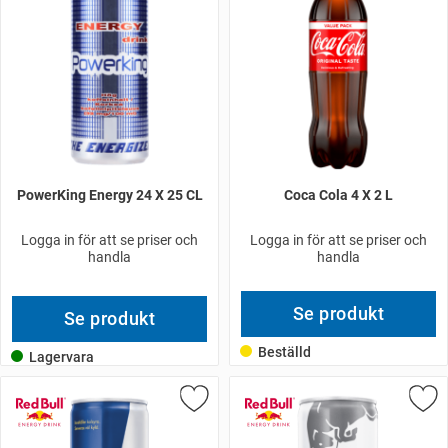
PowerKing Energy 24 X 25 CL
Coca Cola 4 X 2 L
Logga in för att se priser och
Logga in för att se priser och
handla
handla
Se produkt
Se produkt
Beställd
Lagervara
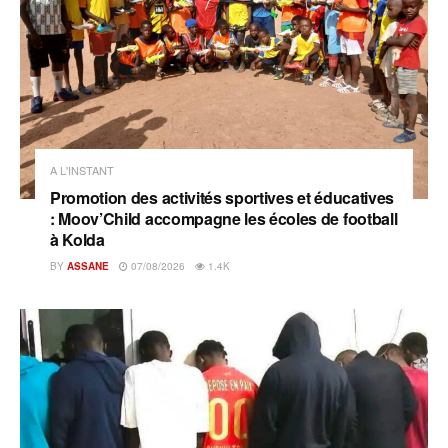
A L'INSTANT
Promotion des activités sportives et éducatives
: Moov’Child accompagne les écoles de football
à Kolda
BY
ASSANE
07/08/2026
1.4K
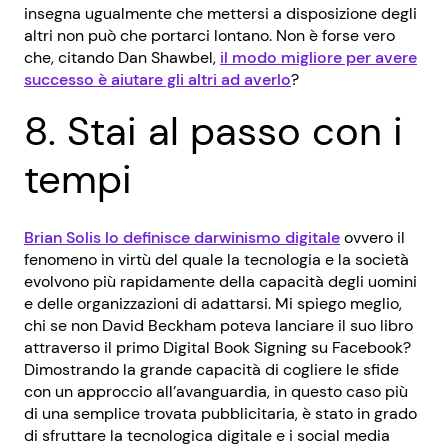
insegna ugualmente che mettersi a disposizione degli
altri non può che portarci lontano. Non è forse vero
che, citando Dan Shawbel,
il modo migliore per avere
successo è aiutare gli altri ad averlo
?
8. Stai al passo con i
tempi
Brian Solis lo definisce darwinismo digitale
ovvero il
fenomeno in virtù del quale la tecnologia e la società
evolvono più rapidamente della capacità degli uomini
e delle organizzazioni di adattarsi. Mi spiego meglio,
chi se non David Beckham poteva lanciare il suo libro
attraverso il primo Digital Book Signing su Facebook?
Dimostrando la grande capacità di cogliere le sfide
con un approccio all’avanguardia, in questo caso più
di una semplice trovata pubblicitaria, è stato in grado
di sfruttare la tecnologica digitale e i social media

****

Make an exact copy of the records, pictures excluded.

- Expected answer -
PowerKing Energy 24 X 25 CL
Coca Cola 4 X 2 L
Logga in för att se priser och
Logga in för att se priser och
handla
handla
Se produkt
Se produkt
Beställd
Lagervara
A L'INSTANT
Promotion des activités sportives et éducatives
: Moov’Child accompagne les écoles de football
à Kolda
BY
ASSANE
07/08/2026
1.4K
insegna ugualmente che mettersi a disposizione degli
altri non può che portarci lontano. Non è forse vero
che, citando Dan Shawbel,
il modo migliore per avere
successo è aiutare gli altri ad averlo
?
8. Stai al passo con i
tempi
Brian Solis lo definisce darwinismo digitale
ovvero il
fenomeno in virtù del quale la tecnologia e la società
evolvono più rapidamente della capacità degli uomini
e delle organizzazioni di adattarsi. Mi spiego meglio,
chi se non David Beckham poteva lanciare il suo libro
attraverso il primo Digital Book Signing su Facebook?
Dimostrando la grande capacità di cogliere le sfide
con un approccio all’avanguardia, in questo caso più
di una semplice trovata pubblicitaria, è stato in grado
di sfruttare la tecnologica digitale e i social media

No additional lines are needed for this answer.